The Philippines' biggest food and drinks maker, San Miguel, has joined hands with Malaysian tycoon and philanthropist Robert Kuok-owned Kuok Group that owns the Shangri-La Hotel chain, to jointly invest about $1 billion to develop a million hectares of idle land to help boost production of rice, corn, sugar and other crops in the Philippines, the world's argest rice importer.
This is the country's biggest corporate response to the food security - which has emerged as a serious issue all over the world - though the programme will be run on commercial lines than philanthropic.
The two described their joint venture as a "landmark move to address the critical issue of food security". San Miguel already dominates many segments of food and beverage market - it sells nine of every 10 beer bottles bought in the Philippines - and is looking for what it calls ''new engines of growth''.
Called ''Feeding Our Future'', San Miguel chairman Eduardo Cojuangco and Robert Kuok signed the agreement during the groundbreaking cermony for Shangri-La Hotel's fifth hotel in the Philippines yesterday. They are now expected to sign seperate agreements with four government agencies - Philippine's Department of Environment and Natural Resources (DENR), the Armed Forces of the Philippines (AFP), National Commission on Indigenous Peoples (NCIP), and National Power Corporation (Napocor) - to allocate unused landholdings and reservations for the agribusiness programme.
San Miguel says once the land is alloted, they would then provide financial, technical expertise for the development and cultivation, and guarantee to buy all food products.
''Food security is a global issue. But here in the Philippines, we are feeling the effects even more. Often, when food crises happen, it is not because there is insufficient food supply, but because people do not have access to them,'' San Miguel's president and chief operating officer Ramon S Ang, explained. ''In many parts of the world, including the Philippines, food prices have reached record levels.
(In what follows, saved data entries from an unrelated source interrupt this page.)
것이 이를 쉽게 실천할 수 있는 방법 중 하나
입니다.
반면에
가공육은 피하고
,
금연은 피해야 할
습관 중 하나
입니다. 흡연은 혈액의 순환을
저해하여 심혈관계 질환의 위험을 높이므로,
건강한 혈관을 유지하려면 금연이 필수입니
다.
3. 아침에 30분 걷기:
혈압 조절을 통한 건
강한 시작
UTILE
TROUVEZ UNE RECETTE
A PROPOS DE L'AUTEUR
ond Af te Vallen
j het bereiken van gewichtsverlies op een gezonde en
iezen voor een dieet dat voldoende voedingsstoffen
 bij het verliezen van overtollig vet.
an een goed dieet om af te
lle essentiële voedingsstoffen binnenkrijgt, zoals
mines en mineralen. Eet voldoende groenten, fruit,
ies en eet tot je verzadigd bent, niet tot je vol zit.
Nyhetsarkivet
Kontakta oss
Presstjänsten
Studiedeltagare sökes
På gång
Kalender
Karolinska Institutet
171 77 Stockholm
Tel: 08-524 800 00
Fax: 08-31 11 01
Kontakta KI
This is why many lower income families are no longer able to afford the kind of nutrition they need,'' he added.
''There are many factors that have led to the present crisis," Kuok, explained. "Urbanisation, changing diets in emerging economies, the use of crops to produce alternative fuels, the global rise in population, and climate change, have all put tremendous pressure on farm lands and are changing the face of farming,'' he said.
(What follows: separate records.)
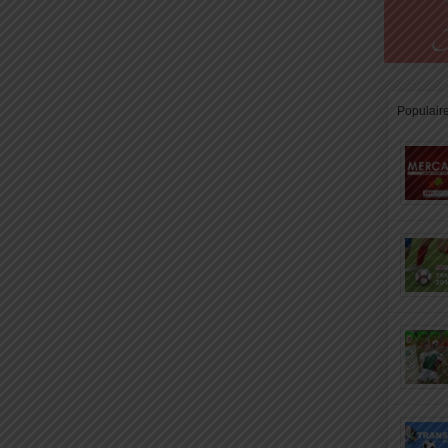
Populair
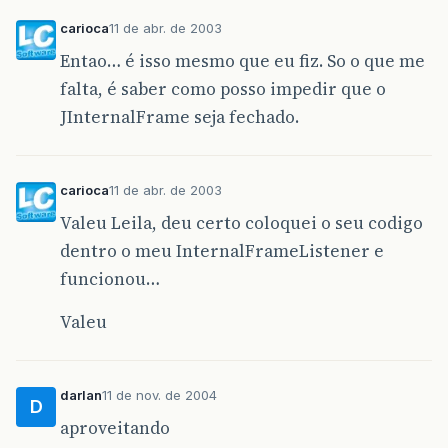
carioca
11 de abr. de 2003
Entao… é isso mesmo que eu fiz. So o que me
falta, é saber como posso impedir que o
JInternalFrame seja fechado.
carioca
11 de abr. de 2003
Valeu Leila, deu certo coloquei o seu codigo
dentro o meu InternalFrameListener e
funcionou…
Valeu
darlan
11 de nov. de 2004
D
aproveitando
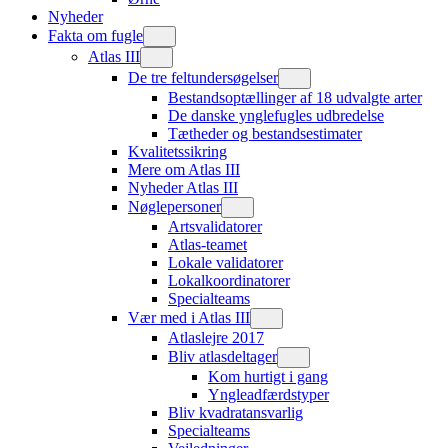
Nyheder
Fakta om fugle
Atlas III
De tre feltundersøgelser
Bestandsoptællinger af 18 udvalgte arter
De danske ynglefugles udbredelse
Tætheder og bestandsestimater
Kvalitetssikring
Mere om Atlas III
Nyheder Atlas III
Nøglepersoner
Artsvalidatorer
Atlas-teamet
Lokale validatorer
Lokalkoordinatorer
Specialteams
Vær med i Atlas III
Atlaslejre 2017
Bliv atlasdeltager
Kom hurtigt i gang
Yngleadfærdstyper
Bliv kvadratansvarlig
Specialteams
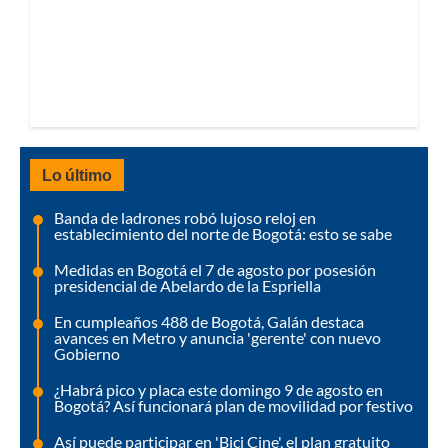
Lo último
Banda de ladrones robó lujoso reloj en
establecimiento del norte de Bogotá: esto se sabe
Medidas en Bogotá el 7 de agosto por posesión
presidencial de Abelardo de la Espriella
En cumpleaños 488 de Bogotá, Galán destaca
avances en Metro y anuncia 'gerente' con nuevo
Gobierno
¿Habrá pico y placa este domingo 9 de agosto en
Bogotá? Así funcionará plan de movilidad por festivo
Así puede participar en 'Bici Cine', el plan gratuito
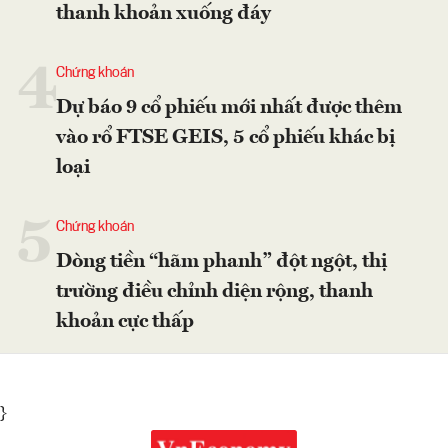
thanh khoản xuống đáy
4
Chứng khoán
Dự báo 9 cổ phiếu mới nhất được thêm
vào rổ FTSE GEIS, 5 cổ phiếu khác bị
loại
5
Chứng khoán
Dòng tiền “hãm phanh” đột ngột, thị
trường điều chỉnh diện rộng, thanh
khoản cực thấp
}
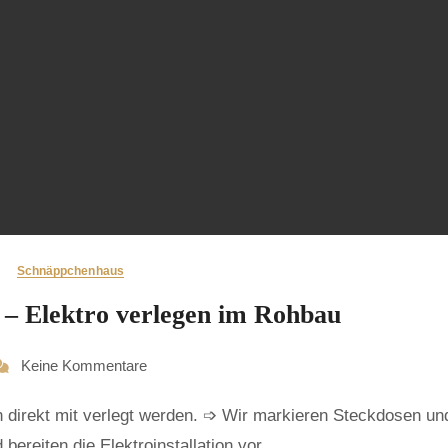
Schnäppchenhaus
– Elektro verlegen im Rohbau
Keine Kommentare
 bereiten die Elektroinstallation vor.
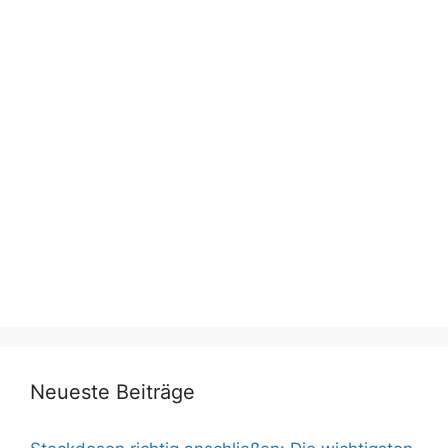
Neueste Beiträge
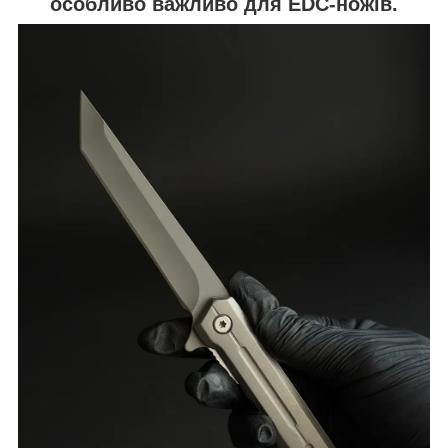
особливо важливо для EDC-ножів.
The skyrocketing prices of fossil fuels, which affects not only farming but also the transportation of goods, as well as the rise in prices of fertilisers, have also had a major impact on food supply and food prices,'' Kuok added.
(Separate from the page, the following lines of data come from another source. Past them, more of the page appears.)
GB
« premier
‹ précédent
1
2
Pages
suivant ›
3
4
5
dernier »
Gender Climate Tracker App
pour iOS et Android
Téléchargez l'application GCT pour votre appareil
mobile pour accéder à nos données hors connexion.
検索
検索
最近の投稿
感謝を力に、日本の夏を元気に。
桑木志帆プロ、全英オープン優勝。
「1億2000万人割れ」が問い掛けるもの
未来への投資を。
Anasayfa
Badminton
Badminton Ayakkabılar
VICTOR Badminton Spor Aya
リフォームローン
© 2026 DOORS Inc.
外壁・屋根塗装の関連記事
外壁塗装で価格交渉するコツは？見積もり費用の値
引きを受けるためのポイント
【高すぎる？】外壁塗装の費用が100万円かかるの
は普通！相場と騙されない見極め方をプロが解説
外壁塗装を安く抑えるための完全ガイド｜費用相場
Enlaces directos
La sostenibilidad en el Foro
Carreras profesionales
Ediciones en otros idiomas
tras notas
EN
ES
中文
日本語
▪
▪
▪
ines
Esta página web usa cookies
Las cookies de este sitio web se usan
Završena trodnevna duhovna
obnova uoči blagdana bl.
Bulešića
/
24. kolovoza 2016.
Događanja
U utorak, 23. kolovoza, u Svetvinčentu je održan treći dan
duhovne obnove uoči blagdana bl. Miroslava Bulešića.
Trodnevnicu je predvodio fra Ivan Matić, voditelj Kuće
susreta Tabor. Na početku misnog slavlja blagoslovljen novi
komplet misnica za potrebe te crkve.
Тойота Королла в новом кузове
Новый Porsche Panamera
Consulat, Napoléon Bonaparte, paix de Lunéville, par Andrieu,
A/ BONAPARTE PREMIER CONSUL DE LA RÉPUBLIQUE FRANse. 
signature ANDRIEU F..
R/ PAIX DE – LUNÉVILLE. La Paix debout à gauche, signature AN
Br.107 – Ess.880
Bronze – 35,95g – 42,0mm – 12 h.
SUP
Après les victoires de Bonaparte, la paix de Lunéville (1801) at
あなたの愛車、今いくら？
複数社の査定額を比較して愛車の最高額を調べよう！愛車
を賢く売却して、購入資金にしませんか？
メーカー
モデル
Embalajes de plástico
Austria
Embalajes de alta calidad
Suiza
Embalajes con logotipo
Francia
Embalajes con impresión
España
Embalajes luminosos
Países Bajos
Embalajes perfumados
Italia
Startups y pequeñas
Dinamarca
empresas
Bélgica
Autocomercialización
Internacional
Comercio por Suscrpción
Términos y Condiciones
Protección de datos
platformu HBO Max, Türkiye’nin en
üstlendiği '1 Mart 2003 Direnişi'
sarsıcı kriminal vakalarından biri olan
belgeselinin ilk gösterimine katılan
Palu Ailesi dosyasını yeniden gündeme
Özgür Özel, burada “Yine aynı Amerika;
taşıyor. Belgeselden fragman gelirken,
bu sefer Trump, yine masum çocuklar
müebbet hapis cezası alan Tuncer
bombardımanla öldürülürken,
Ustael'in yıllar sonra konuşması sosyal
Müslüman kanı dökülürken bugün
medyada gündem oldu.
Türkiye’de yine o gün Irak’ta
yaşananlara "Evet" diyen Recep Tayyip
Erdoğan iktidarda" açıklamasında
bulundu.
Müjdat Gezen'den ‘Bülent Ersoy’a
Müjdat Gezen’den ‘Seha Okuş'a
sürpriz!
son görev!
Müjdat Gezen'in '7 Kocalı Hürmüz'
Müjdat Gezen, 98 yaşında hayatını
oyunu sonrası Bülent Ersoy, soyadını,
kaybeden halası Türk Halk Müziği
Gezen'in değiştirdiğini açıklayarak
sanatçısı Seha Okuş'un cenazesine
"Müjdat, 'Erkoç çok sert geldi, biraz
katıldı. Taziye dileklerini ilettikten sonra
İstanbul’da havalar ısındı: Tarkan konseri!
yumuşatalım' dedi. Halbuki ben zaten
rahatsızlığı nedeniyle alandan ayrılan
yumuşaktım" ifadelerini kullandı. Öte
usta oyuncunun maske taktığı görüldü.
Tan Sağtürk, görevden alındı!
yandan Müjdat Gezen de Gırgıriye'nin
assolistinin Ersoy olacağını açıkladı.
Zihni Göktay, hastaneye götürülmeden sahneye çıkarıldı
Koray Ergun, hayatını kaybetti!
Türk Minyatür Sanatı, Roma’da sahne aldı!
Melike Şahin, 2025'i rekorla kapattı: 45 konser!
San Miguel has been keen to shift emphasis to busineses with opportunities for operating on a larger scale like power generation or transmission and is prepared to invest up to a tenth of its total assets or 35 billion pesos ($777.4 million / approximately Rs3,355 crore) in the next few years into new ventures.
Barely 10 days Cojuangco won shareholder approval to divest the company's domestic beer business at its AGM, telling them, ''We want to be in industries that have scale and will grow and we are determined to build leadership positions in key areas where important trends are driving future growth, not just for San Miguel but for the Philippines too.''
Shareholders also approved plans to raise authorised capital to 37.5bn pesos, and to issue 1.5 billion non-voting preferred shares, to raise money for the new ventures.
The divestment would mark San Miguel's biggest strategic shift in its 117 years, leaving analyst concerned over the company's future direction.